The Crowd (1928) Director: King Vidor

★★★★★

One of King Vidor’s great masterpieces of the late ’20s, The Crowd is a bit of a departure from King Vidor’s early silent World War I epic The Big Parade (1925) which effectively put MGM on the map. Despite being a uniquely stylized, experimental film for the era, The Crowd was cleared for production by the trusted partnership between director King Vidor and producer Irving Thalberg (even against the protests of studio head Louis B. Mayer). The critical success of The Crowd garnered nominations for Best Director as well as Best Unique and Artistic Picture (a one-time award category which was given to F.W. Murnau’s Sunrise as the sole winner). The Crowd presents the story of a single man named John “Johnny” Sims (played by newcomer James Murray) who moves to New York City after the death of his father in search of a career (all the while hoping for a Horatio Alger rise to success). His dream is to stand out from the crowd. Once in the city, he secures a job which is quickly found to be drab and mundane. Whereas he once viewed himself as unique, he quickly learns that he is merely part of the mob (Vidor’s initial title for the film). He lives in a packed upstairs tenement flat, trapped in the crowd, he has become just another completely ordinary face struggling to survive in the modern world. In a forced perspective shot which takes us through huge sweeping scenes of the cityscape we gradually move inward to dense, claustrophobic buildings which showcase the powerful frame the geometry of a typical American sky-rise office. There are some truly spectacular shots here. These scenes –some of the most memorable in the whole film– were apparently shot using models of skyscrapers laid out on the ground while cameras swept upward, and as the scene moves inward, hundreds of extras were employed to sit at desks in long narrow rows while the cameras moved overhead.

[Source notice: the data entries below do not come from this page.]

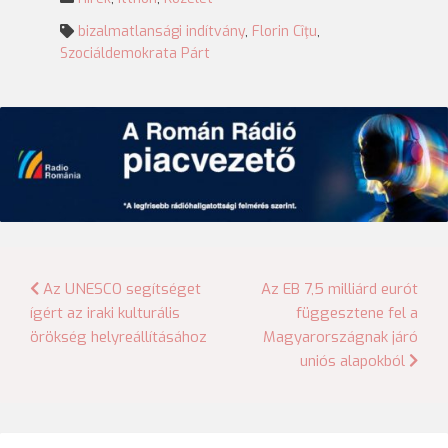
bizalmatlansági indítvány
,
Florin Cîţu
,
Szociáldemokrata Párt
Bejegyzés
Az UNESCO segítséget
Az EB 7,5 milliárd eurót
ígért az iraki kulturális
függesztene fel a
navigáció
örökség helyreállításához
Magyarországnak járó
uniós alapokból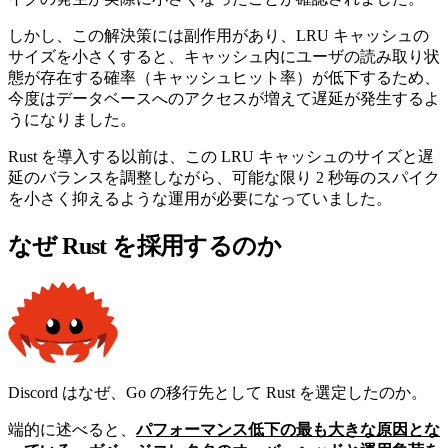
しかし、この解決策には副作用があり、LRU キャッシュの
サイズを小さくすると、キャッシュ内にユーザの読み取り状
態が存在する確率（キャッシュヒット率）が低下するため、
今度はデータベースへのアクセスが増えて遅延が発生するよ
うになりました。
Rust を導入する以前は、この LRU キャッシュのサイズと遅
延のバランスを調整しながら、可能な限り 2 秒毎のスパイク
を小さく抑えるような運用が必要になっていました。
なぜ Rust を採用するのか
Discord はなぜ、Go の移行先として Rust を選定したのか。
端的に述べると、
パフォーマンス低下の最も大きな原因とな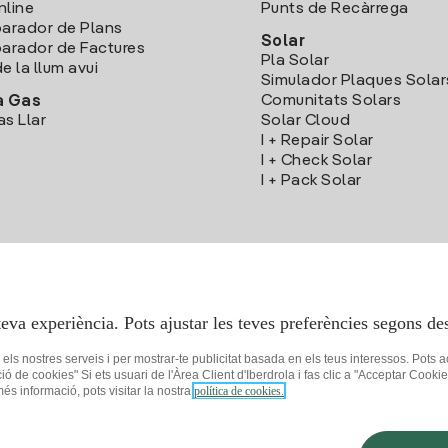
nline
Punts de Recàrrega
arador de Plans
Solar
rador de Factures
Pla Solar
e la llum avui
Simulador Plaques Solar
Comunitats Solars
a Gas
as Llar
Solar Cloud
I + Repair Solar
I + Check Solar
I + Pack Solar
Descarrega l'App Iberdola Clients
teva experiència. Pots ajustar les teves preferències segons des
r els nostres serveis i per mostrar-te publicitat basada en els teus interessos. Pots 
ció de cookies" Si ets usuari de l'Àrea Client d'Iberdrola i fas clic a "Acceptar C
 més informació, pots visitar la nostra
política de cookies.
 privacitat
Configuració de cookies
Seguretat de la informació
Accessibilit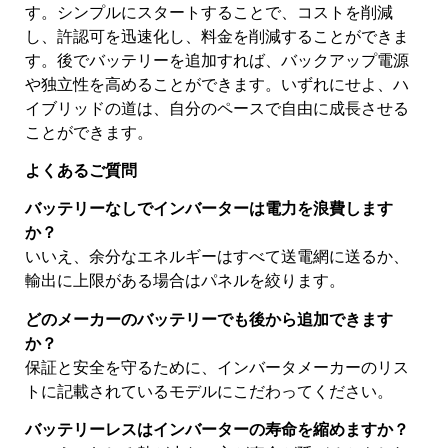
す。シンプルにスタートすることで、コストを削減
し、許認可を迅速化し、料金を削減することができま
す。後でバッテリーを追加すれば、バックアップ電源
や独立性を高めることができます。いずれにせよ、ハ
イブリッドの道は、自分のペースで自由に成長させる
ことができます。
よくあるご質問
バッテリーなしでインバーターは電力を浪費します
か？
いいえ、余分なエネルギーはすべて送電網に送るか、
輸出に上限がある場合はパネルを絞ります。
どのメーカーのバッテリーでも後から追加できます
か？
保証と安全を守るために、インバータメーカーのリス
トに記載されているモデルにこだわってください。
バッテリーレスはインバーターの寿命を縮めますか？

John marries a young woman named Mary (played King Vidor’s wife Eleanor Boardman). They are wedded on a whim, and the film is notably candid about the trials faced by the young couple. It does not glamorize their romance. He then struggles to keep his steady job, even applying for a job as a juggling clown (a profession he once mocked) but tragedy strikes his family when his daughter is hit and killed by oncoming traffic –the crowd is sad with him for a day and then moves on. The crowd always laughs with you, but only cries for a day. He has spent much of his life believing he is somehow different from the herd, however the film ends on a strangely twisted note. Just before his wife plans to leave him, he gets a day job working as a juggling clown. He decides to take his family to a vaudeville show, where the family take solace as part of the crowd, laughing at a stage performance. In a strange twist of fate, I couldn’t help but wonder if this final scene was a dark mirror held up to the audience as we watch ourselves entertained at our own lives –ready to laugh with the crowd. The Crowd presents a perspective on the pitiful existence of the common, urban man – a face in the crowd. Perhaps there is a strange sense of comfort among the anonymous sea of people.

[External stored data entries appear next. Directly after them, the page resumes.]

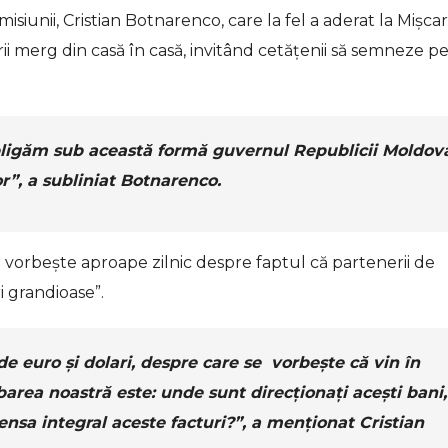
emisiunii, Cristian Botnarenco, care la fel a aderat la Mișca
rii merg din casă în casă, invitând cetățenii să semneze p
obligăm sub această formă guvernul Republicii Moldov
r”, a subliniat Botnarenco.
e vorbește aproape zilnic despre faptul că partenerii de
i grandioase”.
e euro și dolari, despre care se vorbește că vin în
barea noastră este: unde sunt direcționați acești bani,
sa integral aceste facturi?”, a menționat Cristian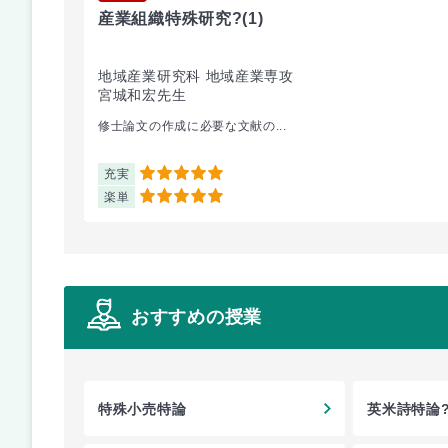
産業組織特殊研究?
(1)
地域産業研究科 地域産業専攻
宮城和宏先生
修士論文の作成に必要な文献の...
充実
5
楽単
5
おすすめの授業
特殊小売特論
英米詩特論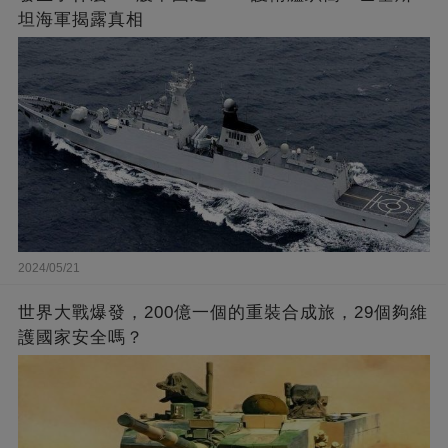
坦海軍揭露真相
2024/05/21
世界大戰爆發，200億一個的重裝合成旅，29個夠維
護國家安全嗎？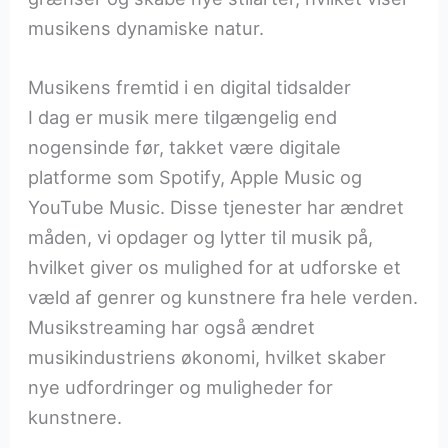
musikens dynamiske natur.
Musikens fremtid i en digital tidsalder
I dag er musik mere tilgængelig end
nogensinde før, takket være digitale
platforme som Spotify, Apple Music og
YouTube Music. Disse tjenester har ændret
måden, vi opdager og lytter til musik på,
hvilket giver os mulighed for at udforske et
væld af genrer og kunstnere fra hele verden.
Musikstreaming har også ændret
musikindustriens økonomi, hvilket skaber
nye udfordringer og muligheder for
kunstnere.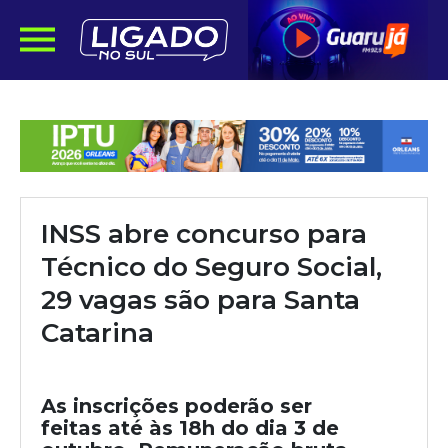
INSS abre concurso para
Técnico do Seguro Social,
29 vagas são para Santa
Catarina
As inscrições poderão ser
feitas até às 18h do dia 3 de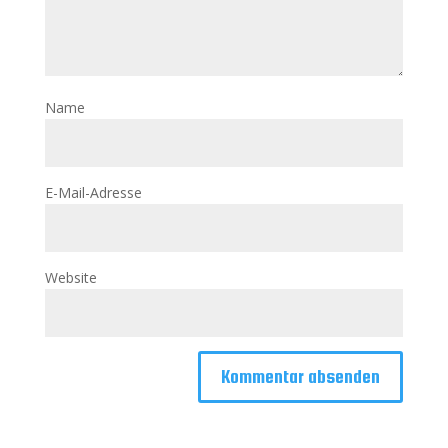
Name
E-Mail-Adresse
Website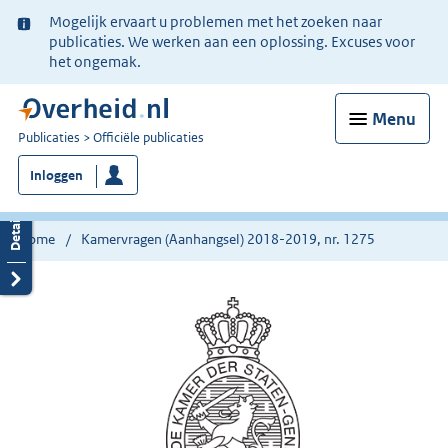
Ter
Mogelijk ervaart u problemen met het zoeken naar
informatie:
publicaties. We werken aan een oplossing. Excuses voor
het ongemak.
Menu
U
Publicaties
Officiële publicaties
bent
Inloggen
nu
hier:
Home
Kamervragen (Aanhangsel) 2018-2019, nr. 1275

The character of John in The Crowd is tragically similar to the life of the actor who played him, James Murray. King Vidor initially Murray on the street before offering him the lead part in the film. After The Crowd, Murray continued to appear in other films though none quite as reputable as The Crowd. He eventually turned to alcoholism and panhandling. Interestingly enough, six years after the release of The Crowd, King Vidor self-produced a film that was a sequel of sorts, about a depression-era man who lives far away from the crowd in the country, Our Daily Bread (1934). He tracked down Murray on the streets to offer him the lead part, but Murray coldly turned it down. In 1936, Murray died by drowning after he jumped off the North Pier in New York City. He was only 35 years old. King Vidor remained haunted by the memory of Murray for years to come, even going so far as to write a play based on his life but it was never published.

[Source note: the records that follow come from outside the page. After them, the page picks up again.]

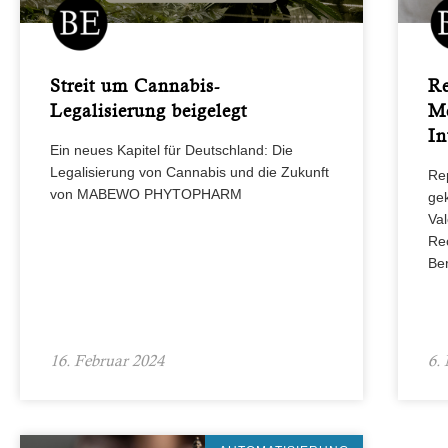
Streit um Cannabis-
Re
Legalisierung beigelegt
Me
In
Ein neues Kapitel für Deutschland: Die
Legalisierung von Cannabis und die Zukunft
Re
von MABEWO PHYTOPHARM
gek
Val
Re
Ber
16. Februar 2024
6.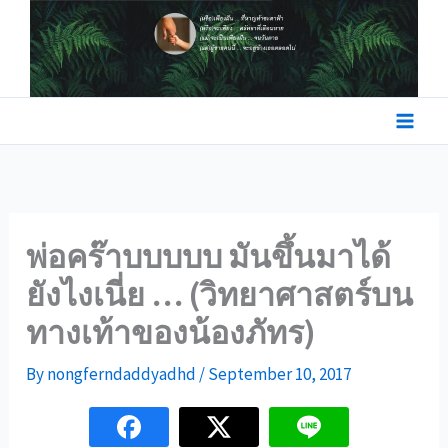
Skip
to
content
พ่อคร๊าบบบบบ มันขึ้นมาได้
ยังไงเนี่ย … (วิทยาศาสตร์บน
ทางเท้าของน้องภัทร)
By
nongferndaddyadhd
/
September 10, 2017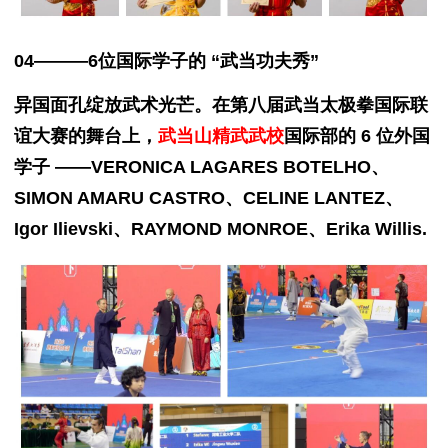
04———
6位国际学子的 “武当功夫秀”
异国面孔绽放武术光芒。在第八届武当太极拳国际联
谊大赛的舞台上，
武当山精武武校
国际部的 6 位外国
学子 ——VERONICA LAGARES BOTELHO、
SIMON AMARU CASTRO、CELINE LANTEZ、
Igor Ilievski、RAYMOND MONROE、Erika Willis.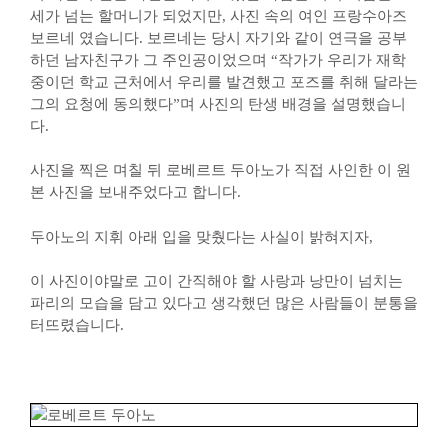
세가 넘는 할머니가 되었지만, 사진 속의 여인 프랑수아즈
보르네 였습니다. 보르네는 당시 자기와 같이 연극을 공부
하던 남자친구가 그 주인공이었으며 “작가가 우리가 재학
중이던 학교 근처에서 우리를 발견했고 포즈를 취해 달라는
그의 요청에 동의했다”며 사진의 탄생 배경을 설명했습니
다.
사진을 찍은 며칠 뒤 로베르트 두아노가 직접 사인한 이 원
본 사진을 보내주었다고 합니다.
두아노의 지휘 아래 입을 맞췄다는 사실이 밝혀지자,
이 사진이야말로 고이 간직해야 할 사랑과 낭만이 넘치는
파리의 모습을 담고 있다고 생각했던 많은 사람들이 분통을
터뜨렸습니다.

The Crowd contains echoes of F.W. Murnau and Fritz Lang as well as literary connections to Jean-Paul Sartre or even Albert Camus, and it inspired the work of Italian neo-realist director Vittorio De Sica’s Bicycle Thieves (1948) and Billy Wilder’s The Apartment (1960). Scenes featured the latter film continue to stand out for me. King Vidor sought to make movies which convey the life of ordinary American citizens –he once described The Crowd as “just a succession of the dynamics of life.” To this day, The Crowd remains his magnum opus, and it has left a celebrated national legacy. The Crowd was among the first films to be entered into the National Film Registry in 1989.